El abuelo, de niño, se fue a vivir a Argentina. Allá tuvo hijos a los
que, cuando tuvieron la edad, mandó a estudiar en España. Ellos se
acostumbraron al clima, se casaron y se quedaron a vivir —por ese orden—. Luego
volvió también él, el abuelo. Ya era muy viejo y volvió para morir, aunque ni
él ni nadie quisiese reconocerlo, porque estas cosas no se dicen en voz alta.
Antes de morir, cuando yo era niño y el abuelo había vuelto de Argentina, nos
gustaba escucharle contar historias de allá. Nos decía que él había sido el
último gaucho y que, cuando emigró, no echaba de menos su tierra, porque todas
las tierras son iguales a lomos de un caballo. Todas son rápidas, generosas y
urgentes. «Como la vida». Nos decía, pero sin darle importancia. «Como la
vida». Nos decía y se echaba a dormir o nos apuntaba con el bastón como si
fuese una escopeta. Gritaba «Pum», y nosotros salíamos corriendo, y a veces nos
moríamos y a veces no, dependiendo de la puntería del abuelo y de la disposición
que tuviésemos ese día para caer al suelo.

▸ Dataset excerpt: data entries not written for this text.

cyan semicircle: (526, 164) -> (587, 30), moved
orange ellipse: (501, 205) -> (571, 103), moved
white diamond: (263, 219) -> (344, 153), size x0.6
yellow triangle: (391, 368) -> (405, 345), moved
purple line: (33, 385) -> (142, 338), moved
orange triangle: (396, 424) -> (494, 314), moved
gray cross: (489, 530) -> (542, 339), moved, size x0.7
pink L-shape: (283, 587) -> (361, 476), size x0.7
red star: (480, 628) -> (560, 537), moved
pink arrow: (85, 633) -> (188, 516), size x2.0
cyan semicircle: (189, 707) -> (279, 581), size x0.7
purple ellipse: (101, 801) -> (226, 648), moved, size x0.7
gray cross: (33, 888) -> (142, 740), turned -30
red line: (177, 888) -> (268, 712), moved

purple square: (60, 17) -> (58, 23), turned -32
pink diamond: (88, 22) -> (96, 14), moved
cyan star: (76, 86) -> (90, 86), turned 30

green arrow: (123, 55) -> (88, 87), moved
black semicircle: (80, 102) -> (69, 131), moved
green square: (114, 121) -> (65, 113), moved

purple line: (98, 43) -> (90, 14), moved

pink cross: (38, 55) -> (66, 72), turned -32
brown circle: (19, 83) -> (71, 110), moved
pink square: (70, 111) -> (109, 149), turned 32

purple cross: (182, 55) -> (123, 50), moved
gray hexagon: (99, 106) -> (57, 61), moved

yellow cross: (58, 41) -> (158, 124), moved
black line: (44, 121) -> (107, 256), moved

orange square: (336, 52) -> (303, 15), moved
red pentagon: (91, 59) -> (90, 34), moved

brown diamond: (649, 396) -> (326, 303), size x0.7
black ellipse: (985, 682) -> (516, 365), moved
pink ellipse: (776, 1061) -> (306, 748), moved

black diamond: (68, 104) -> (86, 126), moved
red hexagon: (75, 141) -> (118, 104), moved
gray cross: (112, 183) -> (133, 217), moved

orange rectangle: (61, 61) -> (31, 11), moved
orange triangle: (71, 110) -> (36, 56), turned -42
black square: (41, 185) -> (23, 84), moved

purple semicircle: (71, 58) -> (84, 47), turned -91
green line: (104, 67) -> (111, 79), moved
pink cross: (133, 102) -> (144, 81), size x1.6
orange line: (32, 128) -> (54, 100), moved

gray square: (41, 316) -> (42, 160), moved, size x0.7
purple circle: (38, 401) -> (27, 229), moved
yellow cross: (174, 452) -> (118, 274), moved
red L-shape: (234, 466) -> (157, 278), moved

A nosotros el abuelo nos hacía mucha gracia. Tenía un acento muy
divertido y casi siempre estaba de buen humor. Aunque había venido a España a
morir no le daba importancia al asunto. Luego entendí que le parecía una cosa
natural y el abuelo pertenecía a ese tipo de gente para la que no puede haber
nada malo que sea natural.
-No quedan caballos abuelo —le picabamos nosotros—. No quedan
caballos, nos los hemos comido todos —y le enseñábamos los dientes, como si los
nuestros fuesen unos dientes terribles con los que hubiésemos acabado de
zamparnos, allí mismo, al último percherón sobre la Tierra.
Él sonreía, entre cómplice y
resignado. Se recostaba, cerraba los ojos y nos respondía.
-Claro que quedan caballos. Cuando
no queden caballos se acabará el mundo.